Copper in the Arts

October 2011

The Combustible Side of Copper Art

By Jennifer Hetrick

High voltage display panel High voltage display panel with brass and copper findings.

Photograph courtesy of Rusty Oliver

Rusty Oliver does a lot more than play with fire. More than a decade ago, Oliver delved into industrial art, testing out the tantalizing persuasion of flames after taking inspiration from the Petaluma, California-based Survival Research Labs, known for its less than ordinary approach to machining and metals.

Well-versed in hearing puns about his name, he often opens up with the line, "My name is Rusty, and I work with metal. If you have a hard time remembering that, I'm going to take it as some kind of indicator."

It's far from coincidental that Oliver's interactive art shows are entwined with metal, just like he is on a daily basis.

In 1997, Oliver opened a collective known as the Hazard Factory, which he relocated to its current 2,200-square-foot Seattle, Washington space five years ago.

King County's Hazard Factory is comprised of about 30 members who are heavily involved in an annual power tool drag race in the region, with the event taking planning and preparation from all of them and other volunteers throughout a year's time.

Oliver also teaches welding, metal-casting and fabrication classes, when he isn't off making friends with flames.

Surprisingly enough, in his years of perfecting fire art through copper, steel, and aluminum structures, never once has he burned himself in his process. And, although regional fire departments originally saw Oliver as a threat, they've recently been recognizing more value in his art and the benefit of appreciating their common ties.

High voltage display panel High voltage display panel with handmade copper and brass switches and voltage fixtures.

Photograph courtesy of Rusty Oliver

Today, Oliver uses perforated copper pipes, but in the past few years, he's also stirred into experimenting with high voltage and its effects on an open flame with copper electrodes to conduct currents while playing a Chemical Brothers song, seeing the flames reacting and bouncing to the sound.

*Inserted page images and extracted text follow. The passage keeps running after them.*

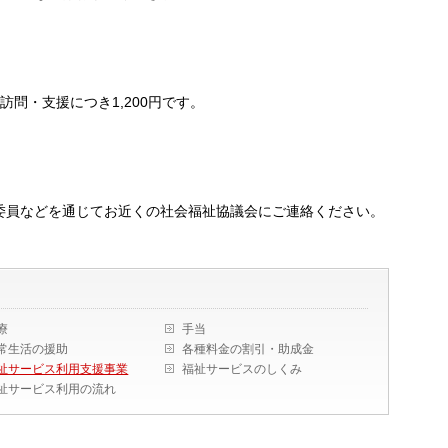
問・支援につき1,200円です。
？
委員などを通じてお近くの社会福祉協議会にご連絡ください。
療
手当
常生活の援助
各種料金の割引・助成金
祉サービス利用支援事業
福祉サービスのしくみ
祉サービス利用の流れ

"Lately, I've been casting Nerf guns and turning them into flamethrowers, implementing a copper manifold, while the propane propels fire almost four to six feet outward." Oliver says, "The form of the object is really elaborate. They look like these insane, crazy, giant science fiction weapons. But they seem like something that would much rather shoot an enormous ball of plasma or an open flame rather than a soft Nerf ball. This is what a Nerf gun wanted to be when it grew up. It's funny, but it's also a comment on the object and the role it plays in society."

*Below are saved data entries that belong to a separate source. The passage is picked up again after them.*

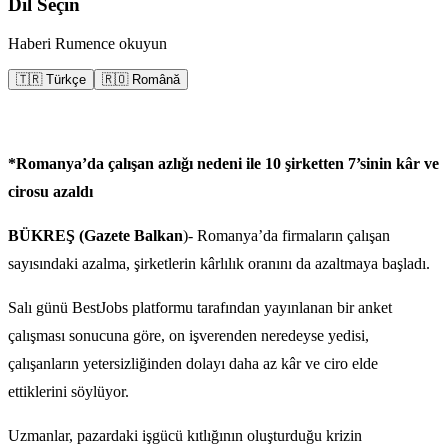
Dil Seçin
Haberi Rumence okuyun
🇹🇷 Türkçe
🇷🇴 Română
*Romanya’da çalışan azlığı nedeni ile 10 şirketten 7’sinin kâr ve
cirosu azaldı
BÜKREŞ (Gazete Balkan
)- Romanya’da firmaların çalışan
sayısındaki azalma, şirketlerin kârlılık oranını da azaltmaya başladı.
Salı günü BestJobs platformu tarafından yayınlanan bir anket
çalışması sonucuna göre, on işverenden neredeyse yedisi,
çalışanların yetersizliğinden dolayı daha az kâr ve ciro elde
ettiklerini söylüyor.
Uzmanlar, pazardaki işgücü kıtlığının oluşturduğu krizin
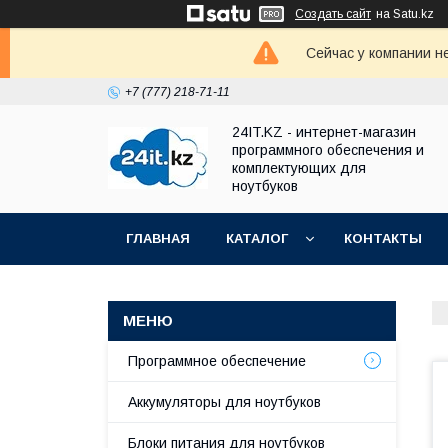
Создать сайт
на Satu.kz
Сейчас у компании н
+7 (777) 218-71-11
24IT.KZ - интернет-магазин
программного обеспечения и
комплектующих для
ноутбуков
ГЛАВНАЯ
КАТАЛОГ
КОНТАКТЫ
Программное обеспечение
Аккумуляторы для ноутбуков
Блоки питания для ноутбуков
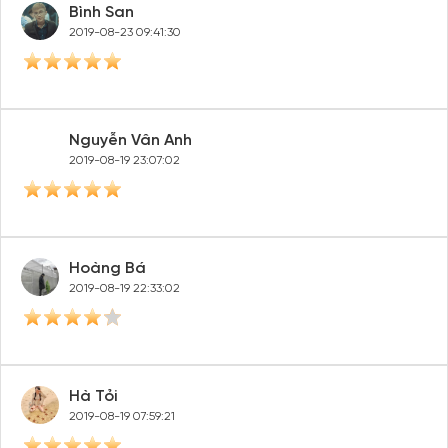
Bình San
2019-08-23 09:41:30
Nguyễn Vân Anh
2019-08-19 23:07:02
Hoàng Bá
2019-08-19 22:33:02
Hà Tỏi
2019-08-19 07:59:21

He also builds aluminum, steel, and copper-constructed wings for fire performers and is newly casting bronze, too.

"Copper is nice because it's a very malleable, easy material to work with, it's reasonably tough, and it's really pretty," Oliver says. "I usually have 200 pounds of it on hand in sheets and washers. It has a timeless quality."

For the copper element of his live sculptures, Oliver sources his samplings from Alaskan Copper & Brass Company in Kent, Washington.

He's brought his fire art into public art walks in both Olympia and Seattle, along with Amsterdam's Robodock Arts Festival, with its focus largely on industrial arts.

In the past, when not spending 50 hours a week in the Hazard Factory and teaching an industrial-based sustainability and green manufacturing course at Seattle Central Community College, Oliver did commissions working as a personal instructor at people's homes, showing them the fragile yet fruitful way of laboring artistically with fire.

"Basically, everyone's a pyromaniac," Oliver concludes. "I just chose to go pro."